Another important reference for the Brazilian Black Movement has been the debates and the advocacy work developed at the World Conference Against Racism in Durban, South Africa, in 2001 (
Werneck 2009). That scenario has presented to Brazilian black leaders the need to develop concrete policies to address racial inequalities and the importance of making the Brazilian state responsible for the implementation of these policies.
At this point, the main concern of black movements was the issue of representation, understood as the need for more black and brown students’ enrolment in Brazilian public universities. The Brazilian black and brown population has been excluded from public higher education for decades (
Hasenbalg 1977;
Paixão and Carvano 2008) and this has become one of the main attempts to transform this picture.
However, there has been a subsequent understanding from black activists in Brazil that the representation was only the first step. There were severe limitations to really producing a change in a context in which more black and brown students were enrolling in Brazilian universities, but these institutions were elitist, excluding, discriminatory; in one word, colonial. This is where the political process of affirmative action implementation in Brazil has a straight dialogue with critical diversity studies and de-colonial approaches to affirmative action (
Bhambra et al. 2018). Works such as those of Icaza and Vazquez, about diversity in the University of Amsterdam, show very clearly the limits of demographic diversity: “While it is of utmost importance that universities reflect the demographic diversity of the societies they are supposed to serve, the question of demographic diversity falls short of addressing the question of decolonisation. How can the university address the role it has played in reproducing global inequalities?” (
Icaza Garza and Vazquez 2018, p. 115).
There is a growing understanding that demographic representation is only a first step and that the task of transforming in a structural way the traditional (and colonial) universities is a long-term process.
3. Affirmative Action in Brazilian Federal Universities
The reservation of openings for specific groups in federal higher education institutions is part of a broader set of policies that seek to expand access to the university. Most of them result from the political struggle led by black organizations, indigenous peoples, people with disabilities, movements for the human right to education, and other social movements that historically denounce the elitist and white origin of Brazilian higher education (
Gomes 2017;
Heringer and Johnson 2015).
Such policies cannot be thought of in isolation, but rather in conjunction with other actions that include the expansion of vacancies in federal universities, the creation of new federal universities and institutes, new campuses, and new courses.
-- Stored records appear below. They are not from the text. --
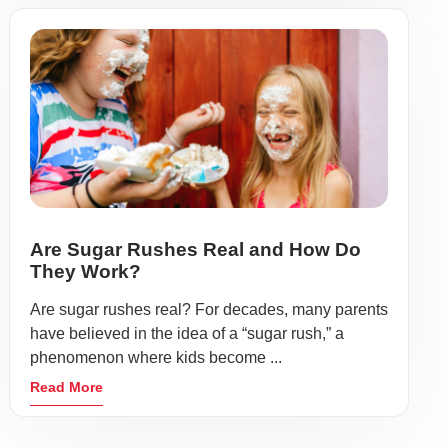
Are Sugar Rushes Real and How Do
They Work?
Are sugar rushes real? For decades, many parents
have believed in the idea of a “sugar rush,” a
phenomenon where kids become ...
Read More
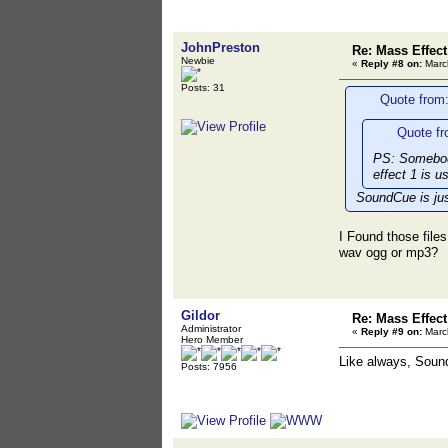
JohnPreston
Re: Mass Effec
Newbie
«
Reply #8 on:
March
Posts: 31
Quote from:
Quote fr
PS: Somebody
effect 1 is u
SoundCue is jus
I Found those fil
wav ogg or mp3?
Gildor
Re: Mass Effec
Administrator
«
Reply #9 on:
March
Hero Member
Like always, Soun
Posts: 7956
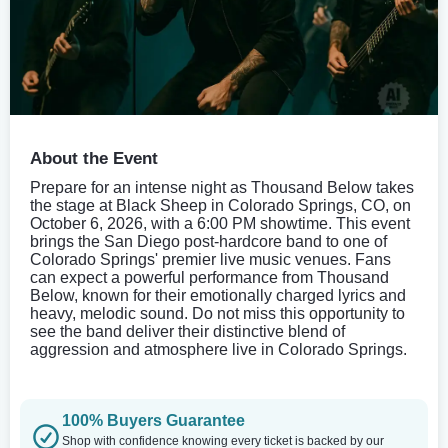
About the Event
Prepare for an intense night as Thousand Below takes
the stage at Black Sheep in Colorado Springs, CO, on
October 6, 2026, with a 6:00 PM showtime. This event
brings the San Diego post-hardcore band to one of
Colorado Springs' premier live music venues. Fans
can expect a powerful performance from Thousand
Below, known for their emotionally charged lyrics and
heavy, melodic sound. Do not miss this opportunity to
see the band deliver their distinctive blend of
aggression and atmosphere live in Colorado Springs.
100% Buyers Guarantee
Shop with confidence knowing every ticket is backed by our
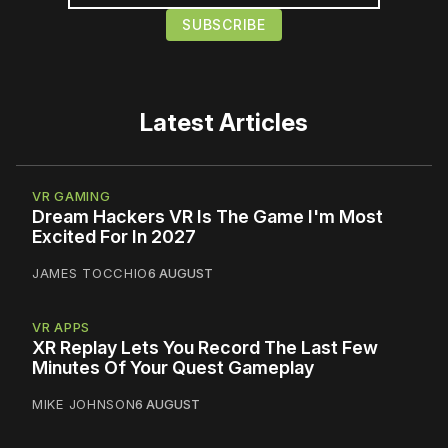
Latest Articles
VR GAMING
Dream Hackers VR Is The Game I'm Most
Excited For In 2027
JAMES TOCCHIO
6 AUGUST
VR APPS
XR Replay Lets You Record The Last Few
Minutes Of Your Quest Gameplay
MIKE JOHNSON
6 AUGUST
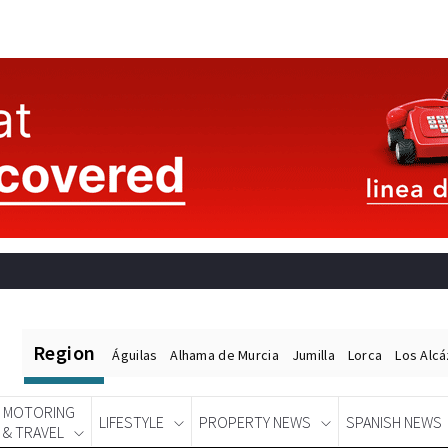
Region
Águilas
Alhama de Murcia
Jumilla
Lorca
Los Alc
MOTORING
LIFESTYLE
PROPERTY NEWS
SPANISH NEWS
& TRAVEL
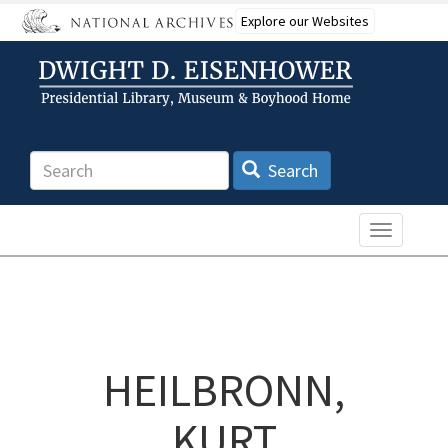
Skip
Explore our Websites
to
main
content
Search
Search
Toggle n
HEILBRONN,
KURT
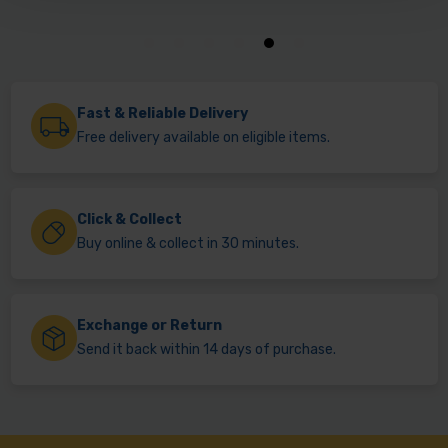
Fast & Reliable Delivery
Free delivery available on eligible items.
Click & Collect
Buy online & collect in 30 minutes.
Exchange or Return
Send it back within 14 days of purchase.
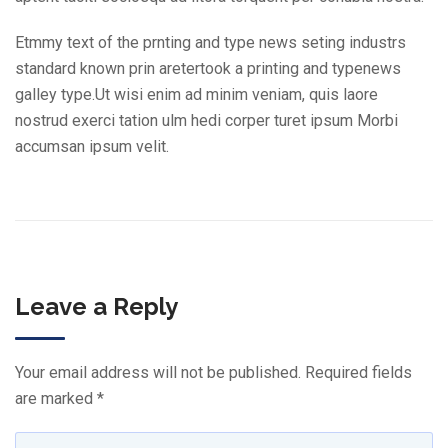
Etmmy text of the prnting and type news seting industrs
standard known prin aretertook a printing and typenews
galley type.Ut wisi enim ad minim veniam, quis laore
nostrud exerci tation ulm hedi corper turet ipsum Morbi
accumsan ipsum velit.
Leave a Reply
Your email address will not be published.
Required fields
are marked
*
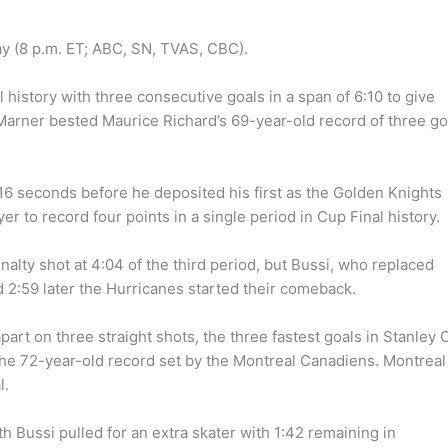
ay (8 p.m. ET; ABC, SN, TVAS, CBC).
l history with three consecutive goals in a span of 6:10 to give
Marner bested Maurice Richard’s 69-year-old record of three go
16 seconds before he deposited his first as the Golden Knights
yer to record four points in a single period in Cup Final history.
alty shot at 4:04 of the third period, but Bussi, who replaced
d 2:59 later the Hurricanes started their comeback.
art on three straight shots, the three fastest goals in Stanley 
 the 72-year-old record set by the Montreal Canadiens. Montreal
l.
 Bussi pulled for an extra skater with 1:42 remaining in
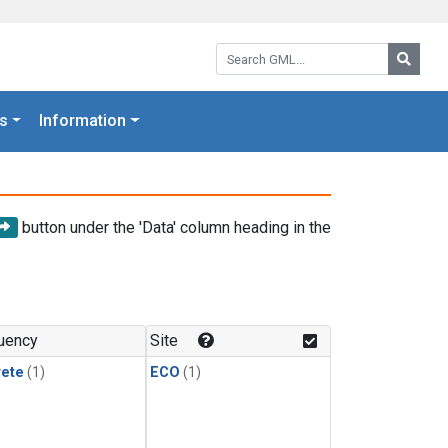
Search GML:
Searc
s
Information
button under the 'Data' column heading in the
uency
Site
rete
(1)
ECO
(1)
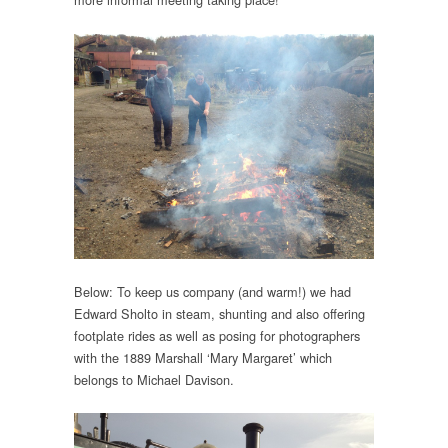
Below: To keep us company (and warm!) we had
Edward Sholto in steam, shunting and also offering
footplate rides as well as posing for photographers
with the 1889 Marshall ‘Mary Margaret’ which
belongs to Michael Davison.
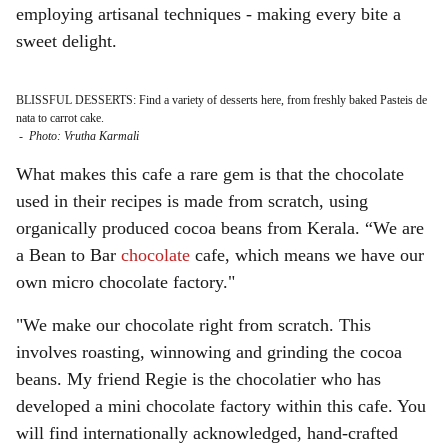
employing artisanal techniques - making every bite a
sweet delight.
BLISSFUL DESSERTS: Find a variety of desserts here, from freshly baked Pasteis de
nata to carrot cake.
-
Photo: Vrutha Karmali
What makes this cafe a rare gem is that the chocolate
used in their recipes is made from scratch, using
organically produced cocoa beans from Kerala. “We are
a Bean to Bar
chocolate
cafe, which means we have our
own micro chocolate factory."
"We make our chocolate right from scratch. This
involves roasting, winnowing and grinding the cocoa
beans. My friend Regie is the chocolatier who has
developed a mini chocolate factory within this cafe. You
will find internationally acknowledged, hand-crafted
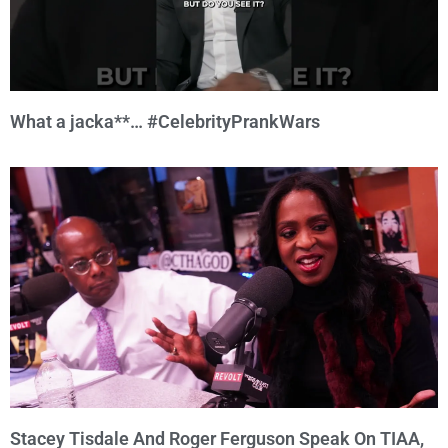
What a jacka**… #CelebrityPrankWars
Stacey Tisdale And Roger Ferguson Speak On TIAA,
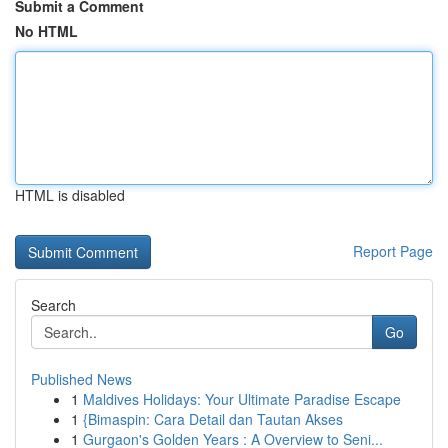
Submit a Comment
No HTML
HTML is disabled
Report Page
Search
Go
Published News
1
Maldives Holidays: Your Ultimate Paradise Escape
1
{Bimaspin: Cara Detail dan Tautan Akses
1
Gurgaon's Golden Years : A Overview to Seni...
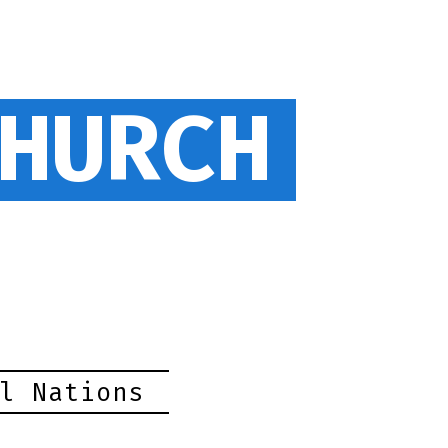
HURCH
l Nations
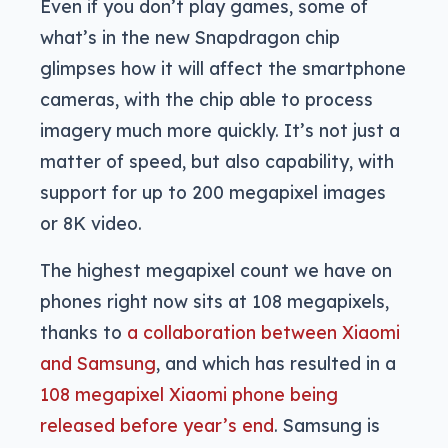
Even if you don’t play games, some of
what’s in the new Snapdragon chip
glimpses how it will affect the smartphone
cameras, with the chip able to process
imagery much more quickly. It’s not just a
matter of speed, but also capability, with
support for up to 200 megapixel images
or 8K video.
The highest megapixel count we have on
phones right now sits at 108 megapixels,
thanks to
a collaboration between Xiaomi
and Samsung
, and which has resulted in a
108 megapixel Xiaomi phone being
released before year’s end
. Samsung is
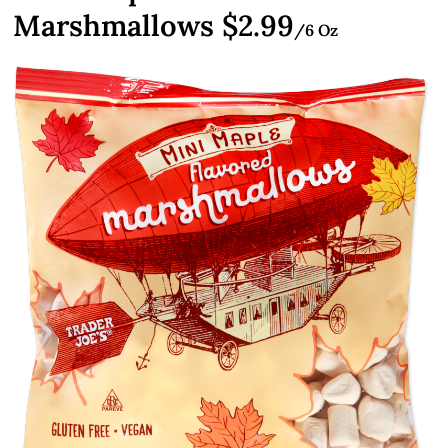
Marshmallows $2.99
/6 Oz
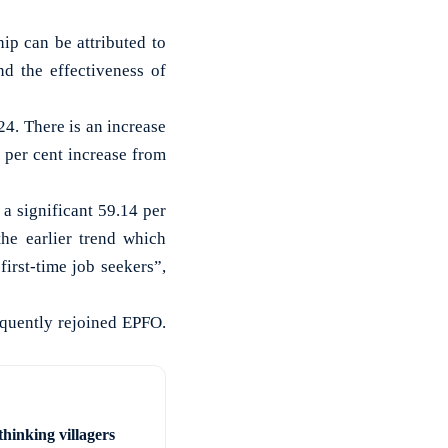
ip can be attributed to
d the effectiveness of
4. There is an increase
per cent increase from
 a significant 59.14 per
he earlier trend which
first-time job seekers”,
equently rejoined EPFO.
hinking villagers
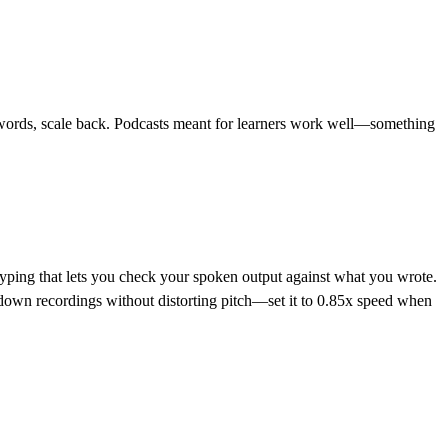
ree words, scale back. Podcasts meant for learners work well—something
typing that lets you check your spoken output against what you wrote.
w down recordings without distorting pitch—set it to 0.85x speed when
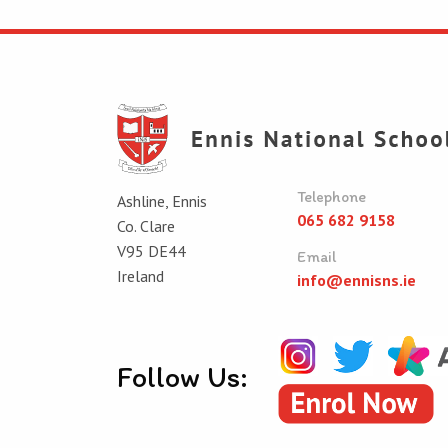
Telephone
Ashline, Ennis
065 682 9158
Co. Clare
V95 DE44
Email
Ireland
info@ennisns.ie
Follow Us:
Also, part of this set of measures is the University for All program (Prouni, the restructuring and expansion of the Federal Universities program (Reuni, the Unified Selection System (Sisu, and the adoption of the National High School Exam (Enem) as the main form of entry into Brazilian higher education (
Klitzke 2018).
All these measures resulted in an increase in the number of enrollments in higher education, which reached 8.6 million in 2019, representing 21.4% of the Brazilian population aged 18 to 24 (
INEP 2020). Most of these enrollments, however, took place in private higher education institutions. The continuous growth of enrollments in public higher education was interrupted in 2017 due to deep budget cuts, intensified by the approval of the “spending ceiling”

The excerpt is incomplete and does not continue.